If a line of the material holds the string "ячейка", please copy it.

========

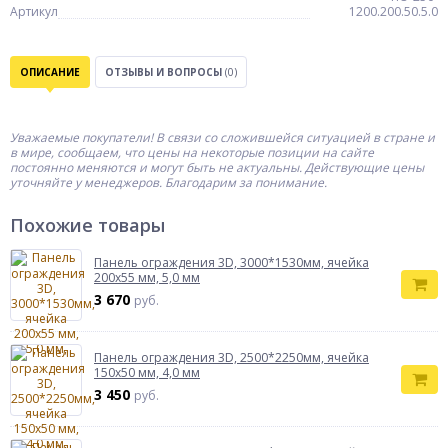
Артикул
1200.200.50.5.0
ОПИСАНИЕ
ОТЗЫВЫ И ВОПРОСЫ
(0)
Уважаемые покупатели! В связи со сложившейся ситуацией в стране и
в мире, сообщаем, что цены на некоторые позиции на сайте
постоянно меняются и могут быть не актуальны. Действующие цены
уточняйте у менеджеров. Благодарим за понимание.
Похожие товары
Панель ограждения 3D, 3000*1530мм, ячейка
200х55 мм, 5,0 мм
3 670
руб.
Панель ограждения 3D, 2500*2250мм, ячейка
150х50 мм, 4,0 мм
3 450
руб.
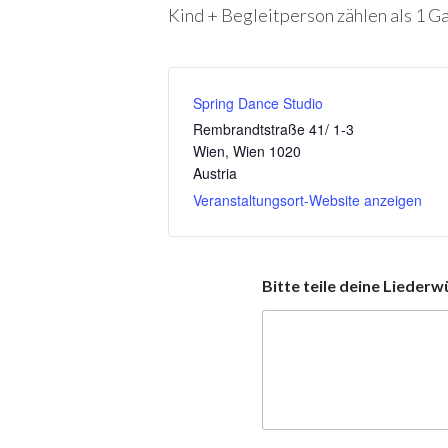
Kind + Begleitperson zählen als 1 Ga
Spring Dance Studio
Rembrandtstraße 41/ 1-3
Wien
,
Wien
1020
Austria
Veranstaltungsort-Website anzeigen
Bitte teile deine Liederw
s
i
n
d
B
i
t
t
e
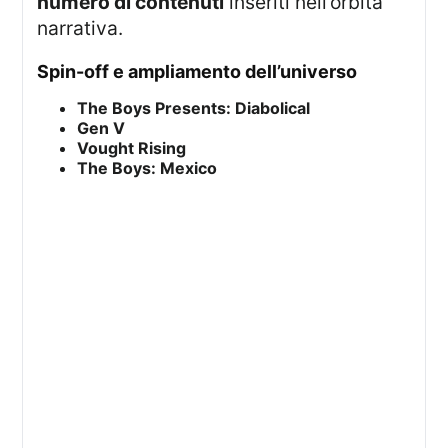
numero di contenuti
inseriti nell’orbita
narrativa.
spin-off e ampliamento dell’universo
The Boys Presents: Diabolical
Gen V
Vought Rising
The Boys: Mexico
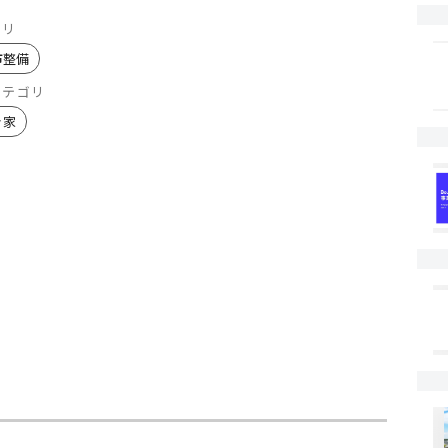
ゴリ
市整備
カテゴリ
き家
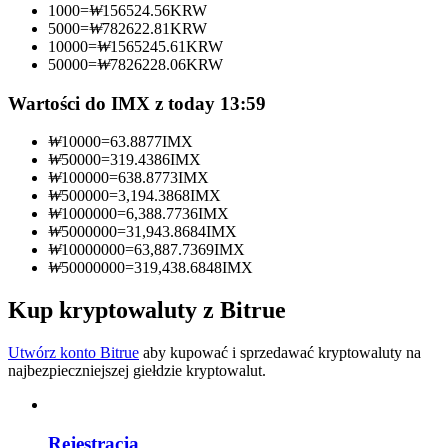
1000
=
₩
156524.56
KRW
5000
=
₩
782622.81
KRW
Zostań traderem kopiującym
10000
=
₩
1565245.61
KRW
50000
=
₩
7826228.06
KRW
Ciesz się podziałem zysków i prowizjami z kopiowania
transakcji
Wartości do IMX z today 13:59
₩
10000
=
63.8877
IMX
₩
50000
=
319.4386
IMX
₩
100000
=
638.8773
IMX
₩
500000
=
3,194.3868
IMX
₩
1000000
=
6,388.7736
IMX
₩
5000000
=
31,943.8684
IMX
₩
10000000
=
63,887.7369
IMX
₩
50000000
=
319,438.6848
IMX
Informacja
Kup kryptowaluty z Bitrue
Analiza Big Data, w tym informacje handlowe itp.
Utwórz konto Bitrue
aby kupować i sprzedawać kryptowaluty na
najbezpieczniejszej giełdzie kryptowalut.
Rejestracja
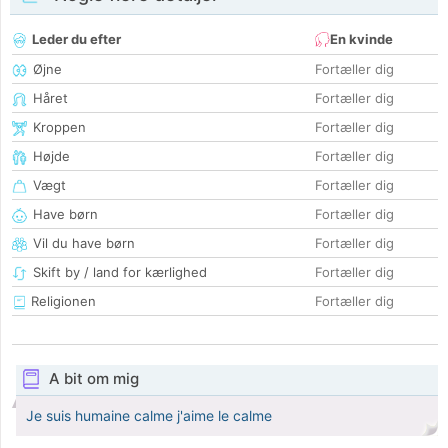
Leder du efter
En kvinde
Øjne
Fortæller dig
Håret
Fortæller dig
Kroppen
Fortæller dig
Højde
Fortæller dig
Vægt
Fortæller dig
Have børn
Fortæller dig
Vil du have børn
Fortæller dig
Skift by / land for kærlighed
Fortæller dig
Religionen
Fortæller dig
A bit om mig
Je suis humaine calme j'aime le calme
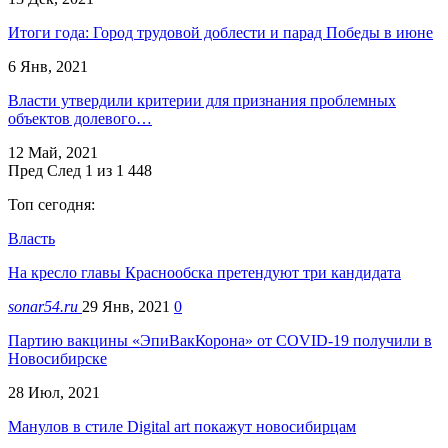
Итоги года: Город трудовой доблести и парад Победы в июне
6 Янв, 2021
Власти утвердили критерии для признания проблемных
объектов долевого…
12 Май, 2021
Пред
След
1 из 1 448
Топ сегодня:
Власть
На кресло главы Краснообска претендуют три кандидата
sonar54.ru
29 Янв, 2021
0
Партию вакцины «ЭпиВакКорона» от COVID-19 получили в
Новосибирске
28 Июл, 2021
Манулов в стиле Digital art покажут новосибирцам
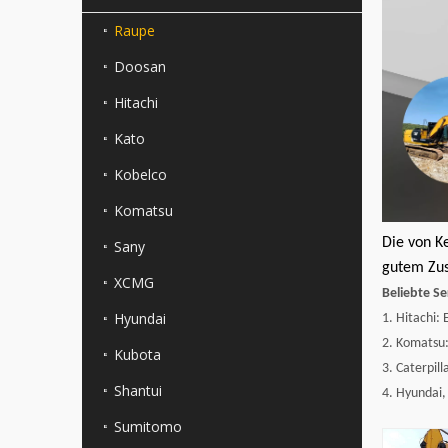
Raupe
Doosan
Hitachi
Kato
Kobelco
Komatsu
Die von K
Sany
gutem Zus
XCMG
Beliebte Se
Hyundai
1. Hitachi:
2. Komatsu
Kubota
3. Caterpi
Shantui
4. Hyundai
Sumitomo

========

## [OUTPUT OF THE EXERCISE]
Панель ограждения 3D, 3000*1530мм, ячейка
Панель ограждения 3D, 2500*2250мм, ячейка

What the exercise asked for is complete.